Download the other corpora used in the paper at:

Cite

Please use the following citation:

@inproceedings{schiller-etal-2024-diversity,
    title = "Diversity Over Size: On the Effect of Sample and Topic Sizes for Topic-Dependent Argument Mining Datasets",
    author = "Schiller, Benjamin  and
      Daxenberger, Johannes  and
      Waldis, Andreas  and
      Gurevych, Iryna",
    editor = "Al-Onaizan, Yaser  and
      Bansal, Mohit  and
      Chen, Yun-Nung",
    booktitle = "Proceedings of the 2024 Conference on Empirical Methods in Natural Language Processing",
    month = nov,
    year = "2024",
    address = "Miami, Florida, USA",
    publisher = "Association for Computational Linguistics",
    url = "https://aclanthology.org/2024.emnlp-main.608",
    pages = "10870--10887",
    abstract = "Topic-Dependent Argument Mining (TDAM), that is extracting and classifying argument components for a specific topic from large document sources, is an inherently difficult task for machine learning models and humans alike, as large TDAM datasets are rare and recognition of argument components requires expert knowledge.

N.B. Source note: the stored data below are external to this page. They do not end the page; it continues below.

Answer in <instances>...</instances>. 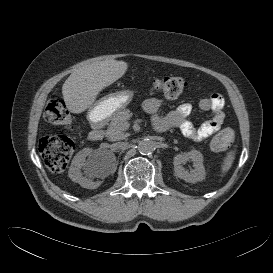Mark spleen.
<instances>
[{"label":"spleen","instance_id":"spleen-1","mask_svg":"<svg viewBox=\"0 0 273 273\" xmlns=\"http://www.w3.org/2000/svg\"><path fill=\"white\" fill-rule=\"evenodd\" d=\"M235 159V153L230 152L227 154V156L224 159L223 165H222V173L228 172V170L231 168L233 161Z\"/></svg>","mask_w":273,"mask_h":273}]
</instances>
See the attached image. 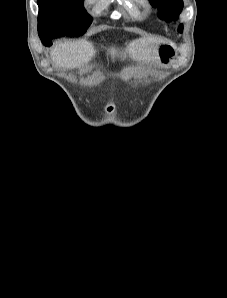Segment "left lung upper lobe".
Segmentation results:
<instances>
[{
	"label": "left lung upper lobe",
	"mask_w": 227,
	"mask_h": 298,
	"mask_svg": "<svg viewBox=\"0 0 227 298\" xmlns=\"http://www.w3.org/2000/svg\"><path fill=\"white\" fill-rule=\"evenodd\" d=\"M153 6H157L161 12L160 17L168 22H174L178 19L183 9L182 0H149ZM178 31L182 33L183 25H179Z\"/></svg>",
	"instance_id": "1"
}]
</instances>
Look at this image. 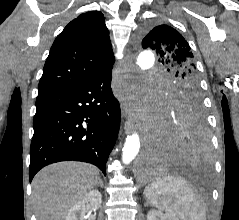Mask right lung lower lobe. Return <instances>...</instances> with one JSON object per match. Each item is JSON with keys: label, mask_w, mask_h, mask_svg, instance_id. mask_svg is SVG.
Masks as SVG:
<instances>
[{"label": "right lung lower lobe", "mask_w": 239, "mask_h": 220, "mask_svg": "<svg viewBox=\"0 0 239 220\" xmlns=\"http://www.w3.org/2000/svg\"><path fill=\"white\" fill-rule=\"evenodd\" d=\"M111 73L112 67L80 85L37 96L30 182L44 166L64 160L94 164L106 175L120 126Z\"/></svg>", "instance_id": "right-lung-lower-lobe-1"}]
</instances>
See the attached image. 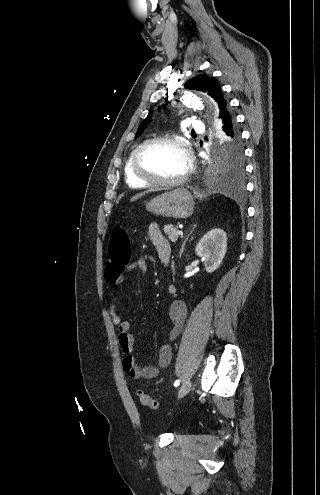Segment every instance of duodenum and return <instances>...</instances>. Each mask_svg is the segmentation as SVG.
<instances>
[{"label":"duodenum","mask_w":320,"mask_h":495,"mask_svg":"<svg viewBox=\"0 0 320 495\" xmlns=\"http://www.w3.org/2000/svg\"><path fill=\"white\" fill-rule=\"evenodd\" d=\"M170 255H171V250L170 247L167 249H164L163 251L160 252L159 257L163 264L167 265L170 261Z\"/></svg>","instance_id":"duodenum-1"}]
</instances>
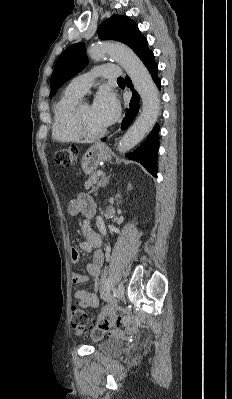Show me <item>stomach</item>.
I'll return each mask as SVG.
<instances>
[{
  "label": "stomach",
  "instance_id": "stomach-1",
  "mask_svg": "<svg viewBox=\"0 0 232 399\" xmlns=\"http://www.w3.org/2000/svg\"><path fill=\"white\" fill-rule=\"evenodd\" d=\"M109 160L107 146L102 142H95L87 152H85L81 160V168L85 174H93L98 166Z\"/></svg>",
  "mask_w": 232,
  "mask_h": 399
}]
</instances>
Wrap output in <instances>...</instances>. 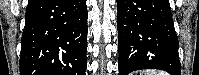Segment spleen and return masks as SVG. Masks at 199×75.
Returning <instances> with one entry per match:
<instances>
[{
    "label": "spleen",
    "instance_id": "3e777b00",
    "mask_svg": "<svg viewBox=\"0 0 199 75\" xmlns=\"http://www.w3.org/2000/svg\"><path fill=\"white\" fill-rule=\"evenodd\" d=\"M140 75H168L164 71L147 70L143 71Z\"/></svg>",
    "mask_w": 199,
    "mask_h": 75
}]
</instances>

The task becomes even more difficult if it also involves stance detection of retrieved arguments. In this work, we investigate the effect of TDAM dataset composition in few- and zero-shot settings. Our findings show that, while fine-tuning is mandatory to achieve acceptable model performance, using carefully composed training samples and reducing the training sample size by up to almost 90{\%} can still yield 95{\%} of the maximum performance. This gain is consistent across three TDAM tasks on three different datasets. We also publish a new dataset and code for future benchmarking.",
}

Disclaimer

This repository contains experimental software and is published for the sole purpose of giving additional background details on the respective publication.